Sur la demande reconventionnelle pour procédure abusive
En vertu de l’article 32-1 du code de procédure civile, « celui qui agit en justice de manière dilatoire ou abusive peut être condamné à une amende civile d’un maximum de 10 000 euros, sans préjudice des dommages-intérêts qui seraient réclamés ».
En l’espèce, aucune pièce du dossier ne permet de considérer que les demandeurs n’ont entrepris la présente action que dans un but dilatoire ou en sachant dès l’origine qu’elle était dépourvue de tout fondement.
La demande présentée la société défenderesse au titre de l’abus de procédure doit dès lors être rejetée.
Sur les dépens et les frais de l’instance
La société ALE International n’étant pas la partie perdante, la demande présentée à son endroit au titre des frais de l’instance ne peut qu’être rejetée.
Il n’y a pas davantage lieu, dans les circonstances de l’espèce, de mettre à la charge des demandeurs une somme au titre des frais exposés par la défenderesse et non compris dans les dépens.
Il convient en revanche, en application de l’article 696 du code de procédure civile, de mettre à la charge des demandeurs les dépens de l’instance.
PAR CES MOTIFS
Le tribunal, statuant par jugement contradictoire, publiquement et en premier ressort :
DÉBOUTE le comité social et économique de la société ALE International et la fédération générale des mines et de la métallurgie CFDT de l’ensemble de leurs demandes.

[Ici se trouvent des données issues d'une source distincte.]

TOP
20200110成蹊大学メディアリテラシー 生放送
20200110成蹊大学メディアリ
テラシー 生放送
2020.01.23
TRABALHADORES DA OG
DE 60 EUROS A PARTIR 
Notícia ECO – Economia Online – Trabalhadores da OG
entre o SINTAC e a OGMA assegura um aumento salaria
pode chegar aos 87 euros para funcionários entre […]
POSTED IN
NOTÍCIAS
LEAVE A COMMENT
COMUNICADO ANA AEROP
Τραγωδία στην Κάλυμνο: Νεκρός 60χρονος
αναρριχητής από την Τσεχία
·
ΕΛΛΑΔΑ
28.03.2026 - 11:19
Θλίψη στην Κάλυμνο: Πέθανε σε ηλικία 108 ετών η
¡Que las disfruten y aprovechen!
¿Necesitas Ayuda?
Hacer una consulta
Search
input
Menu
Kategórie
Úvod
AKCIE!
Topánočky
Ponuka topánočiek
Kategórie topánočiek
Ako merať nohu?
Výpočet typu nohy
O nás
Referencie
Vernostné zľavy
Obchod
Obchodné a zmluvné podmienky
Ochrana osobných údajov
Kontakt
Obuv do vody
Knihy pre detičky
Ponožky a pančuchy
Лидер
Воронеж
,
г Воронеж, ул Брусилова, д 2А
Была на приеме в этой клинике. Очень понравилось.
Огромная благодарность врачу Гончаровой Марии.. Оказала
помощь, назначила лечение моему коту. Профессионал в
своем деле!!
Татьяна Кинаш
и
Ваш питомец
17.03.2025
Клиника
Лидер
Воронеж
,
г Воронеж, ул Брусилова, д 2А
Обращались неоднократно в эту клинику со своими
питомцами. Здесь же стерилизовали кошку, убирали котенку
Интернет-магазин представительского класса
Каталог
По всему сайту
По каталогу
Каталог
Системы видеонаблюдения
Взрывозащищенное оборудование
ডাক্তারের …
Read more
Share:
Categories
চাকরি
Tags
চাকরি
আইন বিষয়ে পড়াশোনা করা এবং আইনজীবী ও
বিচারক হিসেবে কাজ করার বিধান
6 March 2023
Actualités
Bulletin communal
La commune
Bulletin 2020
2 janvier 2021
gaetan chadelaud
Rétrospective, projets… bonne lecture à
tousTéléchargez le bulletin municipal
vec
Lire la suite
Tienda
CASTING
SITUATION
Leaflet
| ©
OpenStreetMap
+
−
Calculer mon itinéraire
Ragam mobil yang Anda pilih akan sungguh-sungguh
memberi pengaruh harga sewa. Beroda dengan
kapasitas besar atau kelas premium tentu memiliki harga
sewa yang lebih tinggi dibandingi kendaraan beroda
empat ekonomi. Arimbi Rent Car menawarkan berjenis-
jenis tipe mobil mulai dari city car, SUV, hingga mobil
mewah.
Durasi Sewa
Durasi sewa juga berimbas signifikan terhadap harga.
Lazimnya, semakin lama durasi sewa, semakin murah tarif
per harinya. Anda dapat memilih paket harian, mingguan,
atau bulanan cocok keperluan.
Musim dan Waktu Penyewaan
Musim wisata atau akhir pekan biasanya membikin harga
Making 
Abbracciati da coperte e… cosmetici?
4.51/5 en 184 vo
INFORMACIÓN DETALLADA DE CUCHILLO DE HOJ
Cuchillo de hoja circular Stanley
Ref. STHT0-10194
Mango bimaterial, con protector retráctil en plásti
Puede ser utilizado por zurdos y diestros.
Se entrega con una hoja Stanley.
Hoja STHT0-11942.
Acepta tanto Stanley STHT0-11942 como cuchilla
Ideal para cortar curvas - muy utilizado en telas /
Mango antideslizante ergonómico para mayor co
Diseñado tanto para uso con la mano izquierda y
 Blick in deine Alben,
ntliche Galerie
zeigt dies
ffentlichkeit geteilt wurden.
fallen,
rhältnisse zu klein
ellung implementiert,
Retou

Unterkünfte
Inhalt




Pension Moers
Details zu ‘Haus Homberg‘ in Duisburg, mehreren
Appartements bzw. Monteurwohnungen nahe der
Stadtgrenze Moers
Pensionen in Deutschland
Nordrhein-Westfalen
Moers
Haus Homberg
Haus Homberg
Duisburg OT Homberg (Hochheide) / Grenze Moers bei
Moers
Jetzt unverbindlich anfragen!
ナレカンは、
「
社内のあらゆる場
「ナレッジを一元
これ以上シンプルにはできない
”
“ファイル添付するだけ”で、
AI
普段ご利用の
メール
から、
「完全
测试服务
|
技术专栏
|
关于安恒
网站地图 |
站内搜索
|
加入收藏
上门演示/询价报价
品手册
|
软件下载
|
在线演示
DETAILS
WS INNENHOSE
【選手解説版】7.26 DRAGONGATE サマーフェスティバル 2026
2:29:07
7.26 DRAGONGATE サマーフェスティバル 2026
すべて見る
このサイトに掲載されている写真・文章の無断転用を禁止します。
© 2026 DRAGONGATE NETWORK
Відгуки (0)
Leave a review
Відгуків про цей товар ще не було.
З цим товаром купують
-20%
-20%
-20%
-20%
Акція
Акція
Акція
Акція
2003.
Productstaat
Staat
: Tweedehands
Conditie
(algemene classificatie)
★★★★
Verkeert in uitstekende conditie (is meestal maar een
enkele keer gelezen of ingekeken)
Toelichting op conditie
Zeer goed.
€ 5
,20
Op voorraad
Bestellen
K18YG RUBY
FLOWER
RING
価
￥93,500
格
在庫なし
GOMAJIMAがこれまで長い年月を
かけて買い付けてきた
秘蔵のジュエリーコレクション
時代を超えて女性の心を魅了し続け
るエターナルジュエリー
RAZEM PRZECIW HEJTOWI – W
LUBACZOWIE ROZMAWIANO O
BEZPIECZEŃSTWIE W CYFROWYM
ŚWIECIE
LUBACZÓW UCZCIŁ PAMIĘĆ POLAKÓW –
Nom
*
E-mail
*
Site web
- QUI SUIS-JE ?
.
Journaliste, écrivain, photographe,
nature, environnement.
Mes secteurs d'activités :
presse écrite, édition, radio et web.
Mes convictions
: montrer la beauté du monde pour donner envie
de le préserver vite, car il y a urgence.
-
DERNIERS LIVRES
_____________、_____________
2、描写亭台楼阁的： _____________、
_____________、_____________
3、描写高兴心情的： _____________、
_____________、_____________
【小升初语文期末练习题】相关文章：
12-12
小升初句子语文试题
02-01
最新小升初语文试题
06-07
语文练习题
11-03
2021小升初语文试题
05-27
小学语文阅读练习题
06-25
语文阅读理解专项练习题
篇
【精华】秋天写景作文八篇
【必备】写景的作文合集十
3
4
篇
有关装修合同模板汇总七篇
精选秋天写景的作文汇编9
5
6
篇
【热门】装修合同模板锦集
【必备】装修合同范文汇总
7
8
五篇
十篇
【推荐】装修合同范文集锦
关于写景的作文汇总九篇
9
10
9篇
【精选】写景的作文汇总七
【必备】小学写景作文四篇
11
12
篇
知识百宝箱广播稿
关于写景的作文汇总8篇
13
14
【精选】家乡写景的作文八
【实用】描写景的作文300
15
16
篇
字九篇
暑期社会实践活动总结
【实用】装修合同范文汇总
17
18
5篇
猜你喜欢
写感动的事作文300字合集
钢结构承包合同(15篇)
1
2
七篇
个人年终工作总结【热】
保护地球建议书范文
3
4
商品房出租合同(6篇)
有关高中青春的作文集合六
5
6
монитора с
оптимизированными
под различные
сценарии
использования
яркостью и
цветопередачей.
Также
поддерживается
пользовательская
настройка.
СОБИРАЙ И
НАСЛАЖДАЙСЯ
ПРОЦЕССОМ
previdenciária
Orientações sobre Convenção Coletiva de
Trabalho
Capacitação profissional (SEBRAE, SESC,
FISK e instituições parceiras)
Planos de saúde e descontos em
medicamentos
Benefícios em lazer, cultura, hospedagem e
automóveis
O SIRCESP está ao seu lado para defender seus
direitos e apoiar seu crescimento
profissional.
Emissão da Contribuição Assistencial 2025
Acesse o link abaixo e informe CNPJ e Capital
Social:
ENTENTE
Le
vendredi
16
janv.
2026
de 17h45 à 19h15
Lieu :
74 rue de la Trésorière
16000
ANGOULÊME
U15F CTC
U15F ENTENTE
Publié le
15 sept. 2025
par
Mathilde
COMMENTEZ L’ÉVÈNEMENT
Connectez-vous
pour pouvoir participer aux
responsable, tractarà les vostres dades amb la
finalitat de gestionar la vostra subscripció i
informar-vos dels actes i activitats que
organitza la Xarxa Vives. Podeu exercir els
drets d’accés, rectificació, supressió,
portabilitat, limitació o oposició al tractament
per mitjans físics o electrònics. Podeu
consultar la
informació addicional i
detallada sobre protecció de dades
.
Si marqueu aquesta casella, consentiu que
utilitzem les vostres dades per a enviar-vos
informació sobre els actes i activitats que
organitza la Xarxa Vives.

DÉBOUTE la société ALE International de l’ensemble de ses demandes.
MET à la charge du comité social et économique de la société ALE International et de la fédération générale des mines et de la métallurgie CFDT les entiers dépens de l’instance.
Et le présent jugement est signé par Vincent SIZAIRE, Vice-président et par Pascale GALY, Greffier, présents lors du prononcé.